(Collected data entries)
-- Opening Marker --
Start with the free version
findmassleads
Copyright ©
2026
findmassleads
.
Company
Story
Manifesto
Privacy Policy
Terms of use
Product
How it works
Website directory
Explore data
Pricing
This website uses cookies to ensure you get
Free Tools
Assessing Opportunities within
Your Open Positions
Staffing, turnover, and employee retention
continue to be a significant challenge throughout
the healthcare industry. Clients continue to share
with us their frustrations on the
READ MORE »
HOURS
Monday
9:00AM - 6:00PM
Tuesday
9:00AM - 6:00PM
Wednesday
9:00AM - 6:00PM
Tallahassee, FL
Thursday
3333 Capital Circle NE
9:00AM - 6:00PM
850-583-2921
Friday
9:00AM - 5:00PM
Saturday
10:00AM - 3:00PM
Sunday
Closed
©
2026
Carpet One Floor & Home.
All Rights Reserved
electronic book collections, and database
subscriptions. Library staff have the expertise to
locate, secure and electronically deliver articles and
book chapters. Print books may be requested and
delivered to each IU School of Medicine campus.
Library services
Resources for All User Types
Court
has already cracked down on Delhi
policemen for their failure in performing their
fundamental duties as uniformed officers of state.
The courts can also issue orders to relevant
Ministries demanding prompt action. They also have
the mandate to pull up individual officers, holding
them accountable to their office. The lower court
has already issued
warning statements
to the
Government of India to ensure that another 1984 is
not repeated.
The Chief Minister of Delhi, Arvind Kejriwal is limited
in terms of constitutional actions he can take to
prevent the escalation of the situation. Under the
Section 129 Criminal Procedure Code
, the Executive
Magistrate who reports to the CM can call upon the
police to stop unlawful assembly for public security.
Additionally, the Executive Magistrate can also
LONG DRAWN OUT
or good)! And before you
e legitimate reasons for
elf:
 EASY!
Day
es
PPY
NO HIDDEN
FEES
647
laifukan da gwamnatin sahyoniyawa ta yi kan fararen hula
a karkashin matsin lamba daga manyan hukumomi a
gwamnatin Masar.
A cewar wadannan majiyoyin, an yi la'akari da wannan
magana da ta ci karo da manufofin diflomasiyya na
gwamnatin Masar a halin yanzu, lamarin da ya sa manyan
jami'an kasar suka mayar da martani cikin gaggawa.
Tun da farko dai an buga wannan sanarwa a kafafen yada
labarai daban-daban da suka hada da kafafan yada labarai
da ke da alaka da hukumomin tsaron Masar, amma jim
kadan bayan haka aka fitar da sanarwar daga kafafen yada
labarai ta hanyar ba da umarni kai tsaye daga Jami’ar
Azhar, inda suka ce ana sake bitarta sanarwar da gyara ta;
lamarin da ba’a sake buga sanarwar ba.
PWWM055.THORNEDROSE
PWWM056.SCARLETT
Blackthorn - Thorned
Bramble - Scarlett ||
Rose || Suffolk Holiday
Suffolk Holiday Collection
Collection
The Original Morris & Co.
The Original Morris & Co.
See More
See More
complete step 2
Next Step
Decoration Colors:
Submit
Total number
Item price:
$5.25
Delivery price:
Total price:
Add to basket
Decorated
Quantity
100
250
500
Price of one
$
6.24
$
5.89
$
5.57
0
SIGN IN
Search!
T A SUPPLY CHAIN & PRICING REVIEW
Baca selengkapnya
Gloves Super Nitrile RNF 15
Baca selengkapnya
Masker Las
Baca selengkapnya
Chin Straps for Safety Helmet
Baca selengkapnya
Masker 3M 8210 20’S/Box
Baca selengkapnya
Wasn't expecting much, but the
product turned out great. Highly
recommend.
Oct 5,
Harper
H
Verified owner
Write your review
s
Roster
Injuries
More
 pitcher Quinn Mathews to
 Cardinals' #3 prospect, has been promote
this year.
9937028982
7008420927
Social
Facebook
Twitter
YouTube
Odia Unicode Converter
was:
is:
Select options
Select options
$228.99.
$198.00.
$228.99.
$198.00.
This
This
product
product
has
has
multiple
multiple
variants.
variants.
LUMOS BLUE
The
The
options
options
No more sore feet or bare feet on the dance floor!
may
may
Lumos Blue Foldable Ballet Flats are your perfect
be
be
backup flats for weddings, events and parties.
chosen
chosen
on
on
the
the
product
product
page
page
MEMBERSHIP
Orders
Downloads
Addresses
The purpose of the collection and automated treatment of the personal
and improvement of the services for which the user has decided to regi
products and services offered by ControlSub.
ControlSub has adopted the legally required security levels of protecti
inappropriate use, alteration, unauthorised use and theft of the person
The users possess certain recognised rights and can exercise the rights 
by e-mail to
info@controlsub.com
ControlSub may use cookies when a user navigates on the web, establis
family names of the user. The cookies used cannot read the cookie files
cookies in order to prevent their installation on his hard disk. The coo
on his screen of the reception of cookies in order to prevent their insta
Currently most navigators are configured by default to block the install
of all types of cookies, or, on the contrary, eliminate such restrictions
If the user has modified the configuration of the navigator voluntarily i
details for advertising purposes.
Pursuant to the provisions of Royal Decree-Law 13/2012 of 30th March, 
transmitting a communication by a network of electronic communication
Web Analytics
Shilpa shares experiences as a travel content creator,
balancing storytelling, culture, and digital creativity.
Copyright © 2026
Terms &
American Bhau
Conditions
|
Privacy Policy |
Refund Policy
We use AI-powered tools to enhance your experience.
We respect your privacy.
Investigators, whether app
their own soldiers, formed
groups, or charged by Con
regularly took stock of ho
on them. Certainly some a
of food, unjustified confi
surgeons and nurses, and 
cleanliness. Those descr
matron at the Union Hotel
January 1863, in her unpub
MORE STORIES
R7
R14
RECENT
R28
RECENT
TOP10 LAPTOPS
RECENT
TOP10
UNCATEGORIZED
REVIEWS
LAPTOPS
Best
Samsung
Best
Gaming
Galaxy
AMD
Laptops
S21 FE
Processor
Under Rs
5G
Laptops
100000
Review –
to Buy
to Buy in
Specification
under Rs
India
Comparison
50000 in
-- Closing Marker --
The answer must consist of every line in the records above that contains the word "sake".

Azhar, inda suka ce ana sake bitarta sanarwar da gyara ta;
lamarin da ba’a sake buga sanarwar ba.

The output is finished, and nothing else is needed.